戦略②:拡大を止めて節税対策に専念する税務戦略

不動産投資の拡大を止めて、節税に専念する場合には、とにかく『経費』を積み上げることが主眼におかれます。

今後において銀行の融資を受けない覚悟があるのであれば、赤字決算でもかまわないことになります。

積み上げる経費の候補としては、

  • 役員報酬を上げていく
  • 社有車を購入する
  • 法人保険を使い、経費を役員へ還流させる

税理士と話し合いながら、ぎりぎりの水準まで経費を積み上げ、損益計算書(P/L)で黒字にならないようにします。

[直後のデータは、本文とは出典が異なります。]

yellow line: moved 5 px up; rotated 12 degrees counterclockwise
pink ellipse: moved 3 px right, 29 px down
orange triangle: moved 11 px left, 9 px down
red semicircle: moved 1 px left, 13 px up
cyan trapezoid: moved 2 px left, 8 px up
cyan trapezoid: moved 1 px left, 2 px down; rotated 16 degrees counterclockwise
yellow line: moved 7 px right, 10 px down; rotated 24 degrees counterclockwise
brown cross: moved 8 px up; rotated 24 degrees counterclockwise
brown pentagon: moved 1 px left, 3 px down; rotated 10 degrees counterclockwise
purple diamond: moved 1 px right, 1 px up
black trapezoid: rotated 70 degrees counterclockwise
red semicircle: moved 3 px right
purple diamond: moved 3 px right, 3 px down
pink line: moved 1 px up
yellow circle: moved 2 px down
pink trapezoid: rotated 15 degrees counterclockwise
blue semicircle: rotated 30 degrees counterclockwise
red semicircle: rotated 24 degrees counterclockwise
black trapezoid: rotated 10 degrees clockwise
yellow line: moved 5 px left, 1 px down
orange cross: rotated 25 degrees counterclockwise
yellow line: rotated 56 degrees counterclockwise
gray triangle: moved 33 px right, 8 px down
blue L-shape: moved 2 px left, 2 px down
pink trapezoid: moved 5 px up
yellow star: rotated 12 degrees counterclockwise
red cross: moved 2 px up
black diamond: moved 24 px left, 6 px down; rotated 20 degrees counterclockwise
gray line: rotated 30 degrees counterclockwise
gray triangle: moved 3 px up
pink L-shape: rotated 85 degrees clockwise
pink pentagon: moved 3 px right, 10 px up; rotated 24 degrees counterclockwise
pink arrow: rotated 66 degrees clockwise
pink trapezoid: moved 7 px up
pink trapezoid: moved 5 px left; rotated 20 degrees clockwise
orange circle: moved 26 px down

こうなると、銀行から見る与信評価は悪化しますので、決算書の内容を良くするまでは、融資を受けることができなくなります。

 

戦略③:拡大と節税対策のバランスをとった税務戦略

銀行の評価を下げずに、なおかつ節税をしていきたい場合には、かなりの工夫が必要となり、難易度が高い調整が必要となります。

融資を受けていく段階のため、

  • 損益計算書(P/L)は黒字にする
  • 貸借対照表(B/S)の純資産もプラスを積み上げる

ことになります。

では、一体どれくらいの水準まで節税して利益を出せばいいのかが、ポイントとなります。

一概には言えないのですが、『債務償還年数』を参考にすると、概ね銀行の評価上問題なく、融資を受けることができます。

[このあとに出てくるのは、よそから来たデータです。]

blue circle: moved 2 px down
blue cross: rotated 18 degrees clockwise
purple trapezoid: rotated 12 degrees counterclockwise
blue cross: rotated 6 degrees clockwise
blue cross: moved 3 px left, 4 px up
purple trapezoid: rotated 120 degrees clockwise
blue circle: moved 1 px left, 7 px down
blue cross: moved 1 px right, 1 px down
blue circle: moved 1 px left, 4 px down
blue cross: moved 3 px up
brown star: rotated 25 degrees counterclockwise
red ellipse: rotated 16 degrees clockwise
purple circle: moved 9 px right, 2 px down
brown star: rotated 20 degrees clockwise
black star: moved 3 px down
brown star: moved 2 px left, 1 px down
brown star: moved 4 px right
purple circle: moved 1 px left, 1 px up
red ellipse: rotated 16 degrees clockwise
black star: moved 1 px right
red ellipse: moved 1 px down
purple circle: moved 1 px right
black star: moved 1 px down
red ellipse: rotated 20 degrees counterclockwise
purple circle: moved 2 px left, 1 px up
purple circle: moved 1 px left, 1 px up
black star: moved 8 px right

◎債務償還年数=(有利子負債-現金)/(税引後利益+減価償却-税金)

この基準は、簡単にいうと銀行借入を何年分の手残り現金で返せるか、ということになります。

計算式の中の減価償却がポイントであり、減価償却を増やしていけば、税引後利益が低くても減価償却が大きくなるので、債務償還年数が増えずに良い水準に保つことができる可能性が高くなります。

つまり、物件を購入し続けることが、規模を拡大しながら節税もできるということにつながります。

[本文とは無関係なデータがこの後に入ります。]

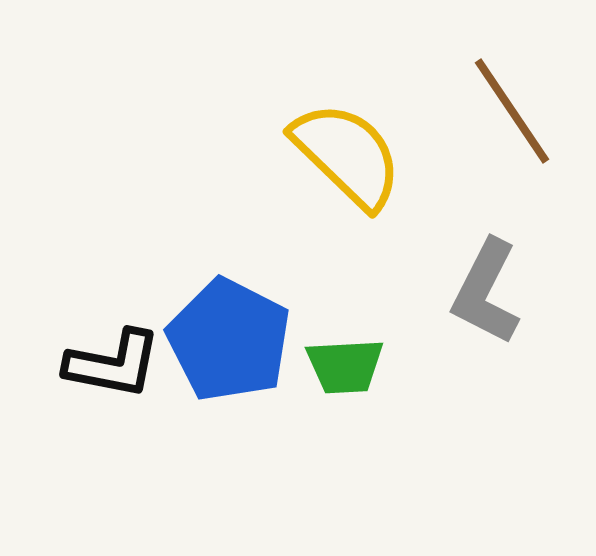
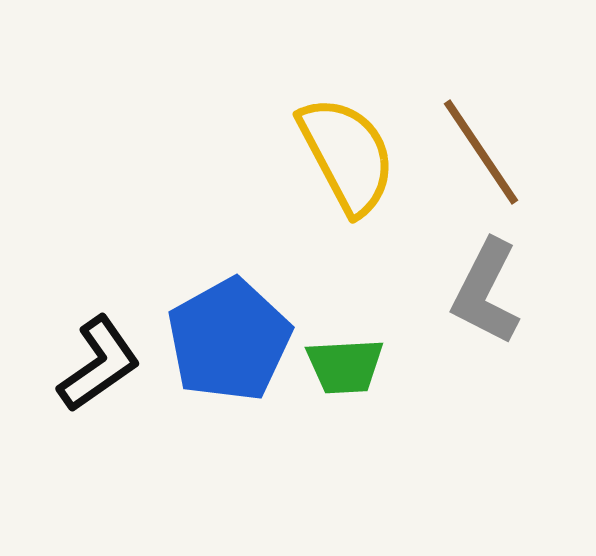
brown line: moved 31 px left, 41 px down
yellow semicircle: rotated 18 degrees clockwise
blue pentagon: rotated 16 degrees clockwise
black L-shape: moved 14 px left; rotated 46 degrees counterclockwise
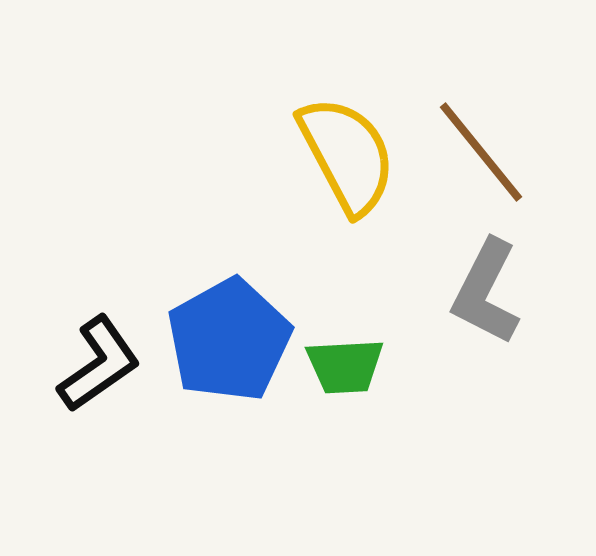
brown line: rotated 5 degrees counterclockwise
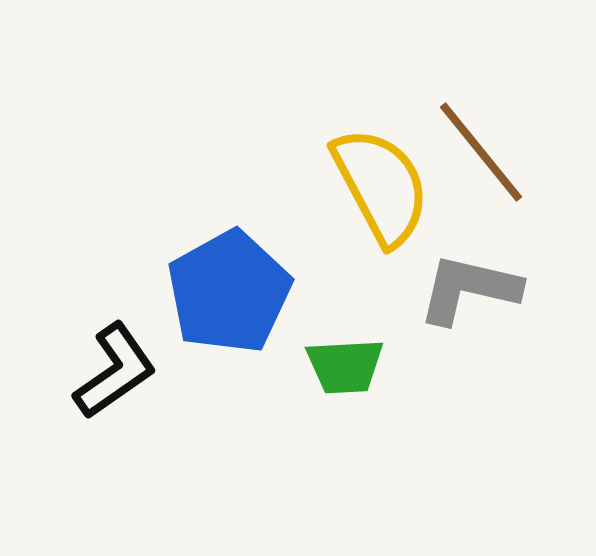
yellow semicircle: moved 34 px right, 31 px down
gray L-shape: moved 17 px left, 3 px up; rotated 76 degrees clockwise
blue pentagon: moved 48 px up
black L-shape: moved 16 px right, 7 px down
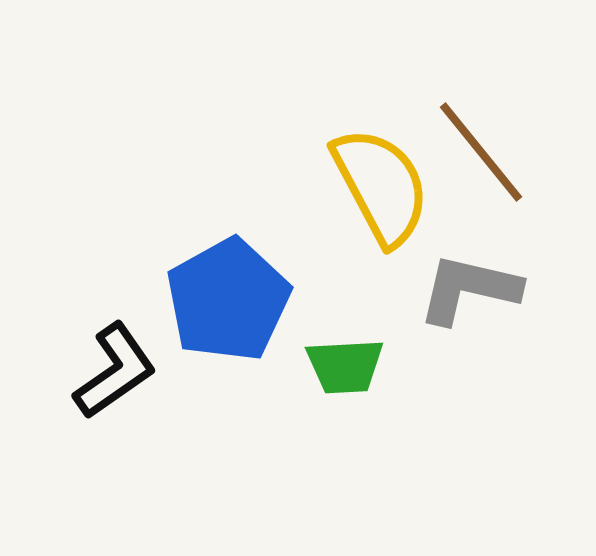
blue pentagon: moved 1 px left, 8 px down
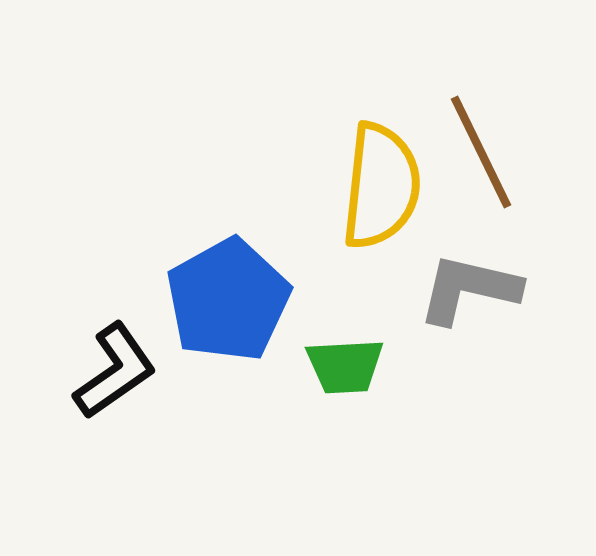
brown line: rotated 13 degrees clockwise
yellow semicircle: rotated 34 degrees clockwise
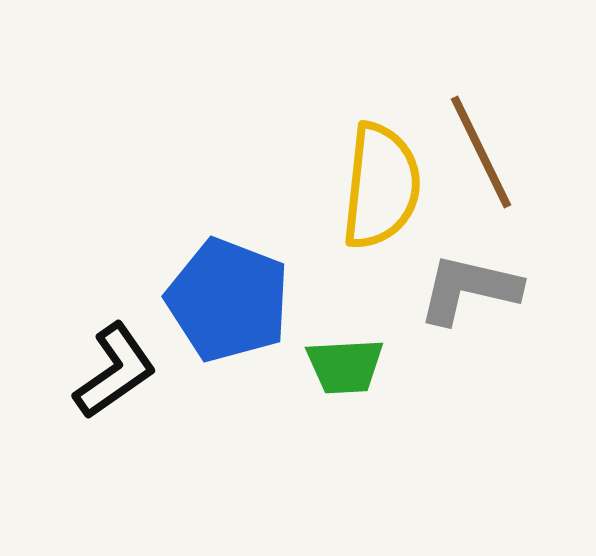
blue pentagon: rotated 22 degrees counterclockwise
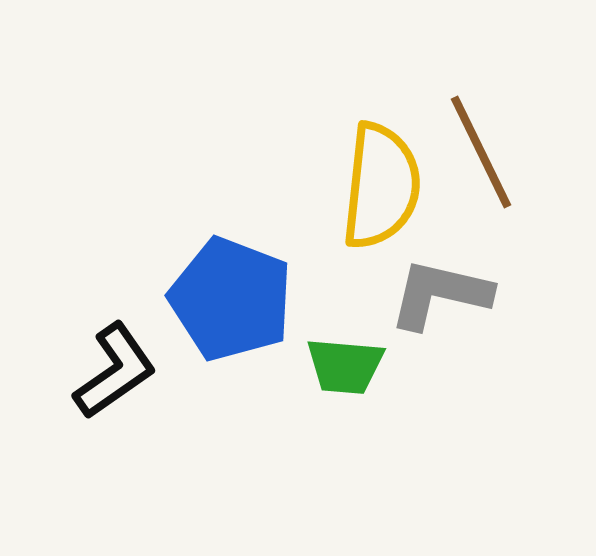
gray L-shape: moved 29 px left, 5 px down
blue pentagon: moved 3 px right, 1 px up
green trapezoid: rotated 8 degrees clockwise
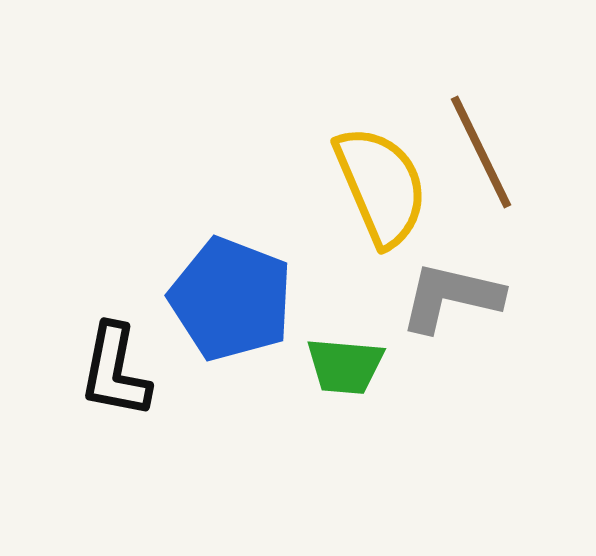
yellow semicircle: rotated 29 degrees counterclockwise
gray L-shape: moved 11 px right, 3 px down
black L-shape: rotated 136 degrees clockwise
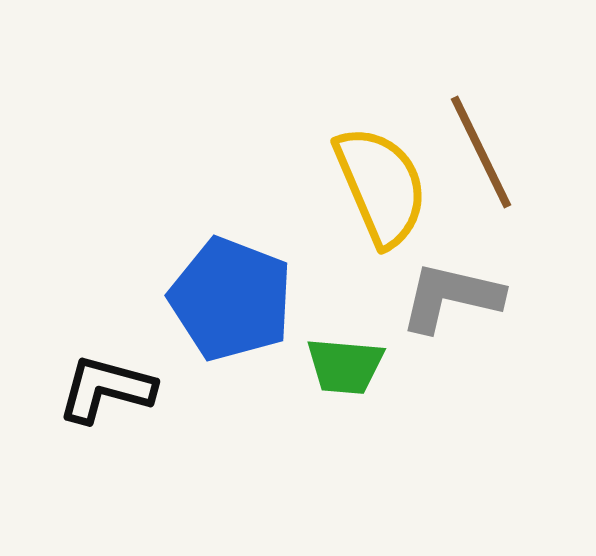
black L-shape: moved 9 px left, 18 px down; rotated 94 degrees clockwise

あえて建物比率の高い物件を継続して取得することで、税引後利益を圧縮しながら、銀行の評価を維持するという対策も可能になります。

まとめ

  • 自分が目指したい不動産投資の方向性にあった節税対策はどのような税務戦略であるかを明確にすることが先決。
  • 拡大ステージでは、物件購入時の経費が重いため、黒字化を目指していけばよい。
  • 節税ステージであれば、物件を購入しなくなっていくので、経費を単純に積み上げていけばよい。
  • 拡大も節税対策もバランスよく行うためには、銀行の基準である債務償還年数の考え方と、税務知識を身につけて節税対策をとっていく。